■ **PROBLEM**
Down to the last line, restate the records below word for word, dropping every image.

-- LISTED RECORDS follows --

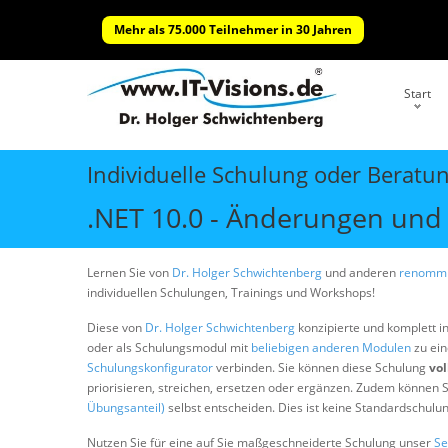
Mehr als 75.000 Teilnehmer in 30 Jahren
Start
Individuelle Schulung oder Beratu
.NET 10.0 - Änderungen und
Lernen Sie von
Dr. Holger Schwichtenberg
und anderen
renommi
individuellen Schulungen, Trainings und Workshops!
Diese von
Dr. Holger Schwichtenberg
konzipierte und komplett i
oder als Schulungsmodul mit
beliebigen anderen Modulen
zu ein
Schulungskonfigurator
verbinden. Sie können diese Schulung
vol
priorisieren, streichen, ersetzen oder ergänzen. Zudem können S
Übungsanteil)
selbst entscheiden. Dies ist keine Standardschulu
Nutzen Sie für eine auf Sie maßgeschneiderte Schulung unser
Se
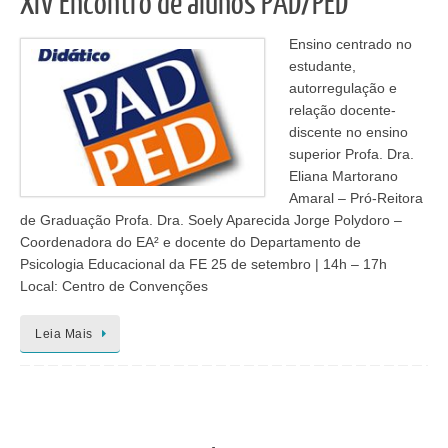
XIV Encontro de alunos PAD/PED
Ensino centrado no
estudante,
autorregulação e
relação docente-
discente no ensino
superior Profa. Dra.
Eliana Martorano
Amaral – Pró-Reitora
de Graduação Profa. Dra. Soely Aparecida Jorge Polydoro –
Coordenadora do EA² e docente do Departamento de
Psicologia Educacional da FE 25 de setembro | 14h – 17h
Local: Centro de Convenções
Leia Mais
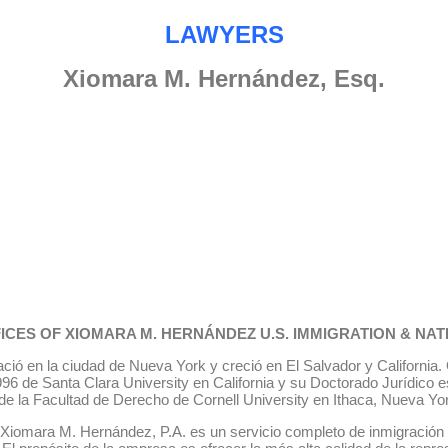
LAWYERS
Xiomara M. Hernández, Esq.
ICES OF XIOMARA M. HERNÁNDEZ U.S. IMMIGRATION & NAT
ó en la ciudad de Nueva York y creció en El Salvador y California.
996 de Santa Clara University en California y su Doctorado Jurídico 
 de la Facultad de Derecho de Cornell University en Ithaca, Nueva Yor
 Xiomara M. Hernández, P.A. es un servicio completo de inmigració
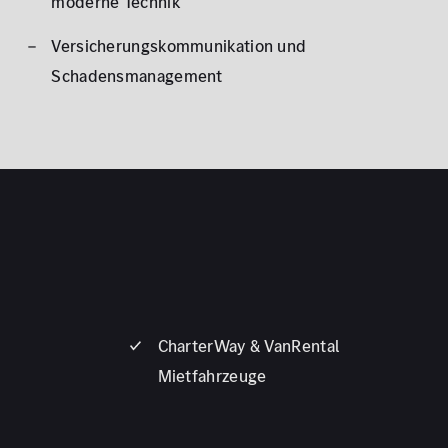
moderne Technik
Versicherungskommunikation und
Schadensmanagement
t
CharterWay & VanRental
Mietfahrzeuge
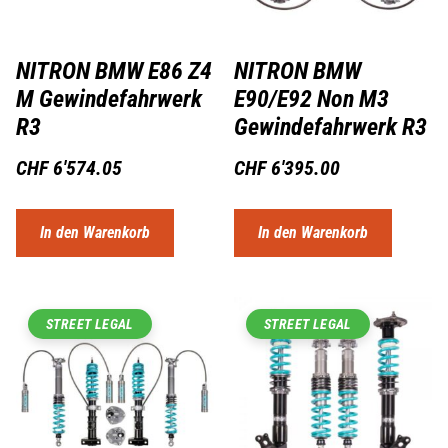
NITRON BMW E86 Z4
NITRON BMW
M Gewindefahrwerk
E90/E92 Non M3
R3
Gewindefahrwerk R3
CHF
6'574.05
CHF
6'395.00
In den Warenkorb
In den Warenkorb
STREET LEGAL
STREET LEGAL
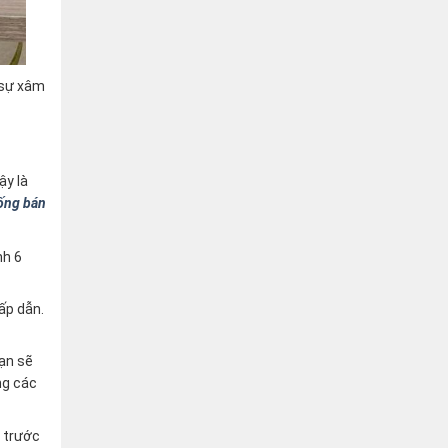
 sự xâm
ậy là
ống bán
nh 6
ấp dẫn.
bạn sẽ
ng các
m trước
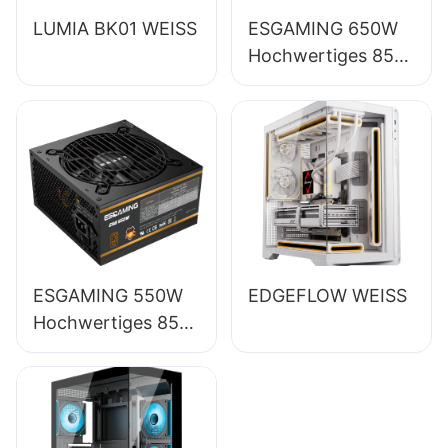
LUMIA BK01 WEISS
ESGAMING 650W
Hochwertiges 85%
Wirkungsgrad
Vollmodul 80+
Bronze Desktop-
PC-Netzteil
ESB650W
ESGAMING 550W
EDGEFLOW WEISS
Hochwertiges 85%
Wirkungsgrad 80+
Bronze Desktop-
PC-Netzteil
ESB550W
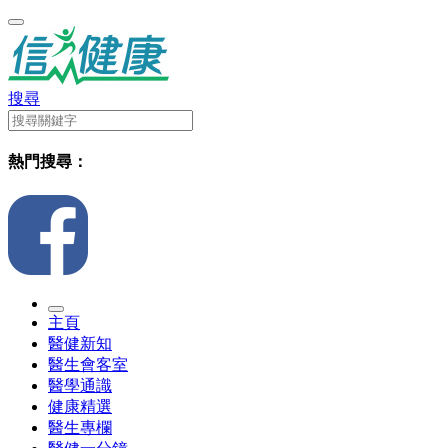
搜尋
熱門搜尋：
主頁
醫健新知
醫生會客室
醫學通識
健康精選
醫生專欄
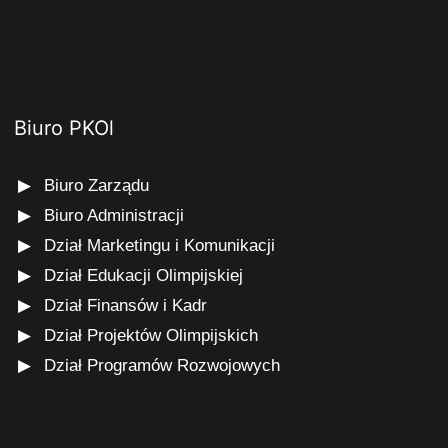
Biuro PKOl
Biuro Zarządu
Biuro Administracji
Dział Marketingu i Komunikacji
Dział Edukacji Olimpijskiej
Dział Finansów i Kadr
Dział Projektów Olimpijskich
Dział Programów Rozwojowych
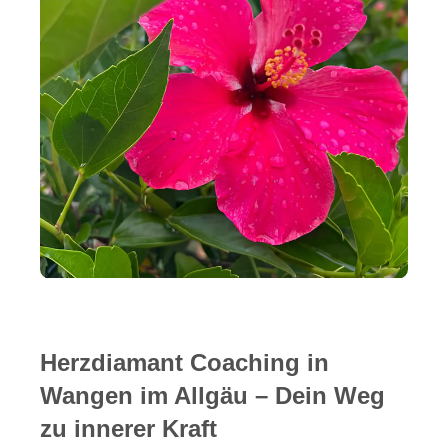
Herzdiamant Coaching in
Wangen im Allgäu – Dein Weg
zu innerer Kraft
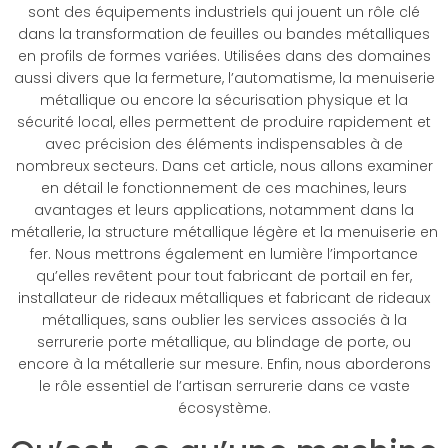
sont des équipements industriels qui jouent un rôle clé
dans la transformation de feuilles ou bandes métalliques
en profils de formes variées. Utilisées dans des domaines
aussi divers que la fermeture, l’automatisme, la menuiserie
métallique ou encore la sécurisation physique et la
sécurité local, elles permettent de produire rapidement et
avec précision des éléments indispensables à de
nombreux secteurs. Dans cet article, nous allons examiner
en détail le fonctionnement de ces machines, leurs
avantages et leurs applications, notamment dans la
métallerie, la structure métallique légère et la menuiserie en
fer. Nous mettrons également en lumière l’importance
qu’elles revêtent pour tout fabricant de portail en fer,
installateur de rideaux métalliques et fabricant de rideaux
métalliques, sans oublier les services associés à la
serrurerie porte métallique, au blindage de porte, ou
encore à la métallerie sur mesure. Enfin, nous aborderons
le rôle essentiel de l’artisan serrurerie dans ce vaste
écosystème.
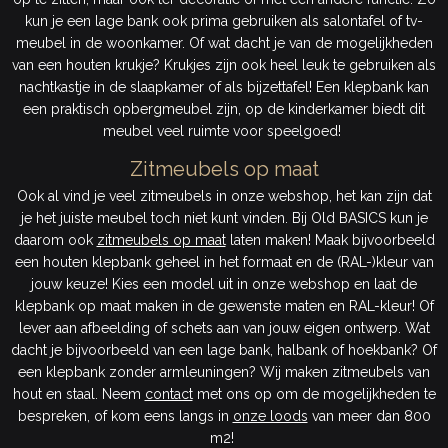
kun je een lage bank ook prima gebruiken als salontafel of tv-
meubel in de woonkamer. Of wat dacht je van de mogelijkheden
van een houten krukje? Krukjes zijn ook heel leuk te gebruiken als
nachtkastje in de slaapkamer of als bijzettafel! Een klepbank kan
een praktisch opbergmeubel zijn, op de kinderkamer biedt dit
meubel veel ruimte voor speelgoed!
Zitmeubels op maat
Ook al vind je veel zitmeubels in onze webshop, het kan zijn dat
je het juiste meubel toch niet kunt vinden. Bij Old BASICS kun je
daarom ook
zitmeubels op maat
laten maken! Maak bijvoorbeeld
een houten klepbank geheel in het formaat en de (RAL-)kleur van
jouw keuze! Kies een model uit in onze webshop en laat de
klepbank op maat maken in de gewenste maten en RAL-kleur! Of
lever aan afbeelding of schets aan van jouw eigen ontwerp. Wat
dacht je bijvoorbeeld van een lage bank, halbank of hoekbank? Of
een klepbank zonder armleuningen? Wij maken zitmeubels van
hout en staal. Neem
contact
met ons op om de mogelijkheden te
bespreken, of kom eens langs in
onze loods
van meer dan 800
m2!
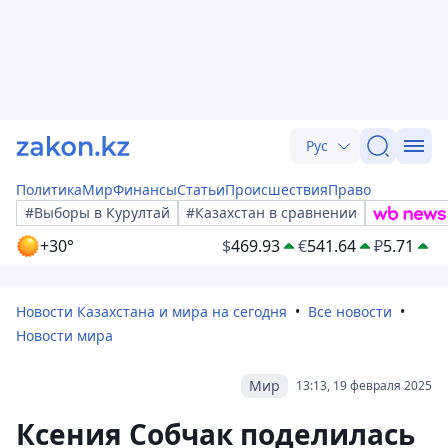
Рус
Политика
Мир
Финансы
Статьи
Происшествия
Право
#Выборы в Курултай
#Казахстан в сравнении
+30°
$
469.93
€
541.64
₽
5.71
Новости Казахстана и мира на сегодня
Все новости
Новости мира
Мир
13:13, 19 февраля 2025
Ксения Собчак поделилась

-- LISTED RECORDS concluded --

■ **ANSWER SPACE**
Mehr als 75.000 Teilnehmer in 30 Jahren
Start
Individuelle Schulung oder Beratu
.NET 10.0 - Änderungen und
Lernen Sie von
Dr. Holger Schwichtenberg
und anderen
renommi
individuellen Schulungen, Trainings und Workshops!
Diese von
Dr. Holger Schwichtenberg
konzipierte und komplett i
oder als Schulungsmodul mit
beliebigen anderen Modulen
zu ein
Schulungskonfigurator
verbinden. Sie können diese Schulung
vol
priorisieren, streichen, ersetzen oder ergänzen. Zudem können S
Übungsanteil)
selbst entscheiden. Dies ist keine Standardschulu
Nutzen Sie für eine auf Sie maßgeschneiderte Schulung unser
Se
XIV Encontro de alunos PAD/PED
Ensino centrado no
estudante,
autorregulação e
relação docente-
discente no ensino
superior Profa. Dra.
Eliana Martorano
Amaral – Pró-Reitora
de Graduação Profa. Dra. Soely Aparecida Jorge Polydoro –
Coordenadora do EA² e docente do Departamento de
Psicologia Educacional da FE 25 de setembro | 14h – 17h
Local: Centro de Convenções
Leia Mais
LAWYERS
Xiomara M. Hernández, Esq.
ICES OF XIOMARA M. HERNÁNDEZ U.S. IMMIGRATION & NAT
ó en la ciudad de Nueva York y creció en El Salvador y California.
996 de Santa Clara University en California y su Doctorado Jurídico 
 de la Facultad de Derecho de Cornell University en Ithaca, Nueva Yor
 Xiomara M. Hernández, P.A. es un servicio completo de inmigració
moderne Technik
Versicherungskommunikation und
Schadensmanagement
t
CharterWay & VanRental
Mietfahrzeuge
NITRON BMW E86 Z4
NITRON BMW
M Gewindefahrwerk
E90/E92 Non M3
R3
Gewindefahrwerk R3
CHF
6'574.05
CHF
6'395.00
In den Warenkorb
In den Warenkorb
STREET LEGAL
STREET LEGAL
 sự xâm
ậy là
ống bán
nh 6
ấp dẫn.
bạn sẽ
ng các
m trước
LUMIA BK01 WEISS
ESGAMING 650W
Hochwertiges 85%
Wirkungsgrad
Vollmodul 80+
Bronze Desktop-
PC-Netzteil
ESB650W
ESGAMING 550W
EDGEFLOW WEISS
Hochwertiges 85%
Wirkungsgrad 80+
Bronze Desktop-
PC-Netzteil
ESB550W
搜尋
熱門搜尋：
主頁
醫健新知
醫生會客室
醫學通識
健康精選
醫生專欄
Biuro PKOl
Biuro Zarządu
Biuro Administracji
Dział Marketingu i Komunikacji
Dział Edukacji Olimpijskiej
Dział Finansów i Kadr
Dział Projektów Olimpijskich
Dział Programów Rozwojowych
Herzdiamant Coaching in
Wangen im Allgäu – Dein Weg
zu innerer Kraft
sont des équipements industriels qui jouent un rôle clé
dans la transformation de feuilles ou bandes métalliques
en profils de formes variées. Utilisées dans des domaines
aussi divers que la fermeture, l’automatisme, la menuiserie
métallique ou encore la sécurisation physique et la
sécurité local, elles permettent de produire rapidement et
avec précision des éléments indispensables à de
nombreux secteurs. Dans cet article, nous allons examiner
en détail le fonctionnement de ces machines, leurs
avantages et leurs applications, notamment dans la
métallerie, la structure métallique légère et la menuiserie en
fer. Nous mettrons également en lumière l’importance
qu’elles revêtent pour tout fabricant de portail en fer,
installateur de rideaux métalliques et fabricant de rideaux
métalliques, sans oublier les services associés à la
serrurerie porte métallique, au blindage de porte, ou
encore à la métallerie sur mesure. Enfin, nous aborderons
le rôle essentiel de l’artisan serrurerie dans ce vaste
écosystème.
kun je een lage bank ook prima gebruiken als salontafel of tv-
meubel in de woonkamer. Of wat dacht je van de mogelijkheden
van een houten krukje? Krukjes zijn ook heel leuk te gebruiken als
nachtkastje in de slaapkamer of als bijzettafel! Een klepbank kan
een praktisch opbergmeubel zijn, op de kinderkamer biedt dit
meubel veel ruimte voor speelgoed!
Zitmeubels op maat
Ook al vind je veel zitmeubels in onze webshop, het kan zijn dat
je het juiste meubel toch niet kunt vinden. Bij Old BASICS kun je
daarom ook
zitmeubels op maat
laten maken! Maak bijvoorbeeld
een houten klepbank geheel in het formaat en de (RAL-)kleur van
jouw keuze! Kies een model uit in onze webshop en laat de
klepbank op maat maken in de gewenste maten en RAL-kleur! Of
lever aan afbeelding of schets aan van jouw eigen ontwerp. Wat
dacht je bijvoorbeeld van een lage bank, halbank of hoekbank? Of
een klepbank zonder armleuningen? Wij maken zitmeubels van
hout en staal. Neem
contact
met ons op om de mogelijkheden te
bespreken, of kom eens langs in
onze loods
van meer dan 800
m2!
Рус
Политика
Мир
Финансы
Статьи
Происшествия
Право
#Выборы в Курултай
#Казахстан в сравнении
+30°
$
469.93
€
541.64
₽
5.71
Новости Казахстана и мира на сегодня
Все новости
Новости мира
Мир
13:13, 19 февраля 2025
Ксения Собчак поделилась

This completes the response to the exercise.